--- START ---

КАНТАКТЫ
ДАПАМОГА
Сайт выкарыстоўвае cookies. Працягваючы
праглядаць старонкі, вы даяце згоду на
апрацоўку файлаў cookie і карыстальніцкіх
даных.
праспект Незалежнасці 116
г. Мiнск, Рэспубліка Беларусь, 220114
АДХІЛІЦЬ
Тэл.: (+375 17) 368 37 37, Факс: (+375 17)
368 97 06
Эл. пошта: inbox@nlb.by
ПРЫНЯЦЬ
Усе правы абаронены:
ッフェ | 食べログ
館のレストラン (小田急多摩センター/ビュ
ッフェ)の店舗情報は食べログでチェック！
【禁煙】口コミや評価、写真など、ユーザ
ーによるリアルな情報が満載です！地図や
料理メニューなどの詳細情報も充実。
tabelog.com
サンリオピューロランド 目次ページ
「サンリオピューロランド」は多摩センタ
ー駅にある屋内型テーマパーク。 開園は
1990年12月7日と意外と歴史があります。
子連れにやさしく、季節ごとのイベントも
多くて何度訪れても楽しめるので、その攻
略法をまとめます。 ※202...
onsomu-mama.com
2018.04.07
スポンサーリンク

--- END ---

▸ WHAT IS NEEDED:
Copy out the material in its entirety. Keep it exact.

▸ TASK OUTPUT:
КАНТАКТЫ
ДАПАМОГА
Сайт выкарыстоўвае cookies. Працягваючы
праглядаць старонкі, вы даяце згоду на
апрацоўку файлаў cookie і карыстальніцкіх
даных.
праспект Незалежнасці 116
г. Мiнск, Рэспубліка Беларусь, 220114
АДХІЛІЦЬ
Тэл.: (+375 17) 368 37 37, Факс: (+375 17)
368 97 06
Эл. пошта: inbox@nlb.by
ПРЫНЯЦЬ
Усе правы абаронены:
ッフェ | 食べログ
館のレストラン (小田急多摩センター/ビュ
ッフェ)の店舗情報は食べログでチェック！
【禁煙】口コミや評価、写真など、ユーザ
ーによるリアルな情報が満載です！地図や
料理メニューなどの詳細情報も充実。
tabelog.com
サンリオピューロランド 目次ページ
「サンリオピューロランド」は多摩センタ
ー駅にある屋内型テーマパーク。 開園は
1990年12月7日と意外と歴史があります。
子連れにやさしく、季節ごとのイベントも
多くて何度訪れても楽しめるので、その攻
略法をまとめます。 ※202...
onsomu-mama.com
2018.04.07
スポンサーリンク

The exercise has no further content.